Can you protect the data and digital information systems that are the lifeblood of your enterprise without providing the people who use these systems with relevant security training?
This question has been thrown into sharp focus by findings from two separate surveys commissioned this year by ESET. In the first survey, conducted by Harris Interactive in February, we asked employed U.S. adults if they had ever received computer security training of any kind from their employer. Only 32 percent said they had.
In a second study, carried out in August, we had a different survey company ask a different group of people if they had ever taken any classes or training related to protecting their computer and/or personal information. For 68 percent of respondents, the answer was never.
While data security might sound like a technical challenge, there is also a large and important human factor involved. This human factor is particularly important when an organization becomes a target of attack for cyber criminals. The natural focus of investigations into such attacks is the technology they use and abuse, but the actions of users and operators of the systems being attacked are often critical to the success or failure of such attacks.
Consider the finding in Verizon's "2012 Data Breach Investigation Report" that 37 percent of breaches, measured by records breached, were exposed through “social” tactics, more than half of which were classified as classic “social engineering” (other social factors included solicitation/bribery, phishing, and elicitation). The report's authors observed that, “The centuries-old tradecraft of exploiting people in order to further criminal aims is alive and well in the information security field.” Noting the higher percentage of social attacks on bigger companies, the report described social engineering as:
“a strategy designed to circumvent the typically more mature security measures in place at larger organizations. Why spend time searching for a way to exploit the specific technologies and weakness of a single company when every company contains people with the same basic vulnerabilities?”

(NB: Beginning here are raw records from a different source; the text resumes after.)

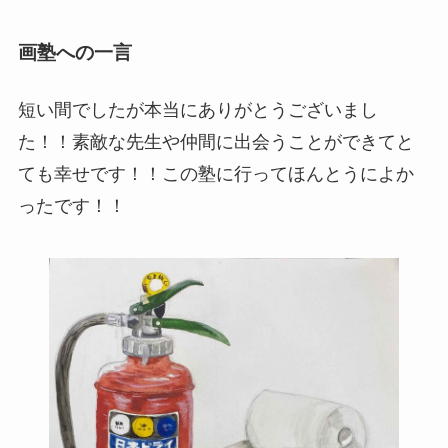
画塾への一言
短い間でしたが本当にありがとうございまし
た！！素敵な先生や仲間に出会うことができてと
ても幸せです！！この塾に行ってほんとうによか
ったです！！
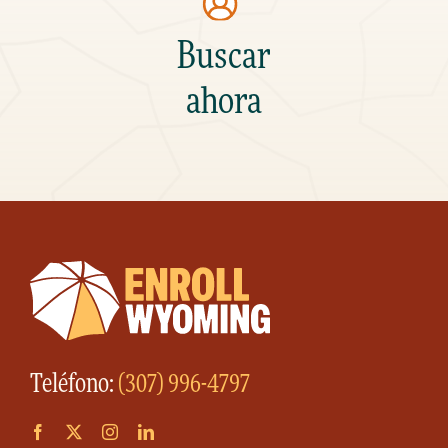
Buscar
ahora
Teléfono:
(307) 996-4797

Surveys are not foolproof, but when two independent studies produce almost identical results, they should be taken seriously. And these results have serious implications indeed, the most immediate being that we must do better. We must teach more people how to defend their digital devices and the personal information they store and access. We need to create a more security-savvy workforce who can help, rather than hinder, the goal of protecting vital business processes, critical digital infrastructure, and valuable intellectual property.
ESET is committed to playing a leading role in increasing the percentage of people who receive security awareness training, making them the majority, not the minority. That's why many ESET products now include basic security training. It is also why ESET is a keen supporter of Securing Our eCity, which is setting the standard for community-wide security awareness.
Sadly, the results of our research are not news to criminals and other bad actors who are intent on abusing information technology for their own ends. They already know that employees are often the weakest link in an organization's information security.
That's why we are seeing more social engineering attacks that trick victims at high-value targets into opening backdoors into systems that have strong technical defenses, like firewalls and two-factor authentication. As long as high-tech security measures can be beaten by low-tech attacks that exploit our human weaknesses — such as inadequate knowledge and understanding — our data and systems will remain at risk of serious compromise.